Problème de santé publique
Recevant ces résultats édifiants, le journaliste Thomas Huchon, du site Spicee, spécialisé dans la démystification des théories du complot, observe sur Europe 1 concernant la forte adhésion à l’idée d’une conspiration pour cacher la nocivité des vaccins que « Cela devient un problème de santé publique ». Plus généralement, le spécialiste considère que le salut réside sans doute dans l’éducation, ce que suggèrent il est vrai certains résultats concernant les personnes les plus enclines à faire leurs les idées les plus incongrues. Néanmoins, le poids des convictions politiques (et parfois religieuses) ne doit pas également être minimisé ; même si en la matière on ne sait si le fait d'adhérer aux idées d'un groupe facilite l'accord avec ces thèses ou si c’est l’adhésion aux dites thèses qui oriente vers un groupe politique en particulier.Éducation : un vaccin efficace ?

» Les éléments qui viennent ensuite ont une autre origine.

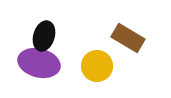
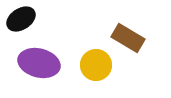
black ellipse: moved 23 px left, 17 px up; rotated 40 degrees clockwise
yellow circle: moved 1 px left, 1 px up
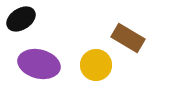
purple ellipse: moved 1 px down
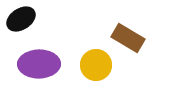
purple ellipse: rotated 15 degrees counterclockwise
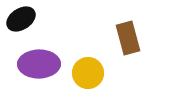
brown rectangle: rotated 44 degrees clockwise
yellow circle: moved 8 px left, 8 px down
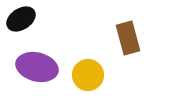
purple ellipse: moved 2 px left, 3 px down; rotated 15 degrees clockwise
yellow circle: moved 2 px down
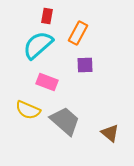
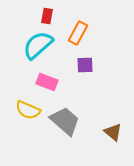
brown triangle: moved 3 px right, 1 px up
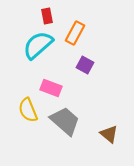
red rectangle: rotated 21 degrees counterclockwise
orange rectangle: moved 3 px left
purple square: rotated 30 degrees clockwise
pink rectangle: moved 4 px right, 6 px down
yellow semicircle: rotated 45 degrees clockwise
brown triangle: moved 4 px left, 2 px down
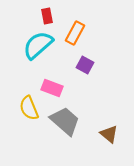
pink rectangle: moved 1 px right
yellow semicircle: moved 1 px right, 2 px up
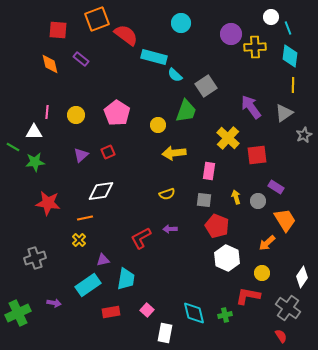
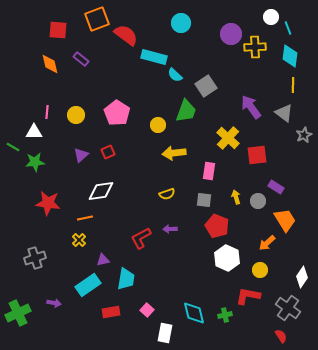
gray triangle at (284, 113): rotated 48 degrees counterclockwise
yellow circle at (262, 273): moved 2 px left, 3 px up
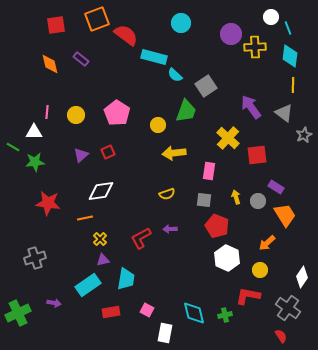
red square at (58, 30): moved 2 px left, 5 px up; rotated 12 degrees counterclockwise
orange trapezoid at (285, 220): moved 5 px up
yellow cross at (79, 240): moved 21 px right, 1 px up
pink square at (147, 310): rotated 16 degrees counterclockwise
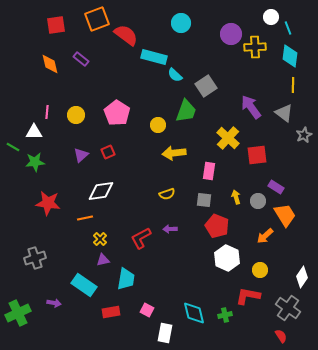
orange arrow at (267, 243): moved 2 px left, 7 px up
cyan rectangle at (88, 285): moved 4 px left; rotated 70 degrees clockwise
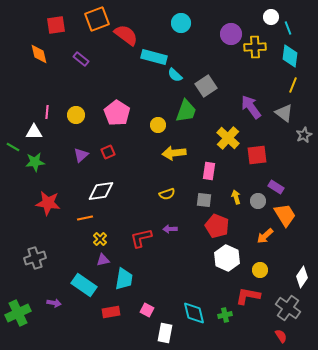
orange diamond at (50, 64): moved 11 px left, 10 px up
yellow line at (293, 85): rotated 21 degrees clockwise
red L-shape at (141, 238): rotated 15 degrees clockwise
cyan trapezoid at (126, 279): moved 2 px left
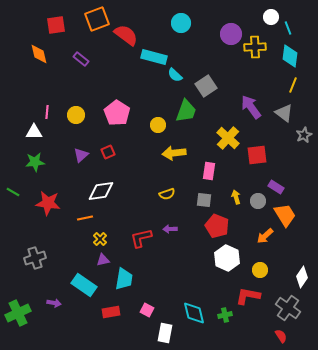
green line at (13, 147): moved 45 px down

D’une manière globale, les résultats de l’enquête de la Fondation
Jaurès signalent que « le complotisme est un phénomène social
majeur ». De fait, « Seul un Français sur cinq y semble
hermétique », en ne prêtant foi à aucune des thèses
complotistes les plus fréquemment relayées dans les médias et sur
la toile. On constate par ailleurs que « les jeunes sont
nettement plus perméables aux théories du complot, sauf certaines
d’entre elles, portant par exemple sur le réchauffement climatique
ou l’immigration ». De telles observations ne manquent pas d’être inquiétantes, sauf à espérer que l’éducation puisse effectivement, comme certains l'estiment, être un vaccin prometteur contre les théories du complot.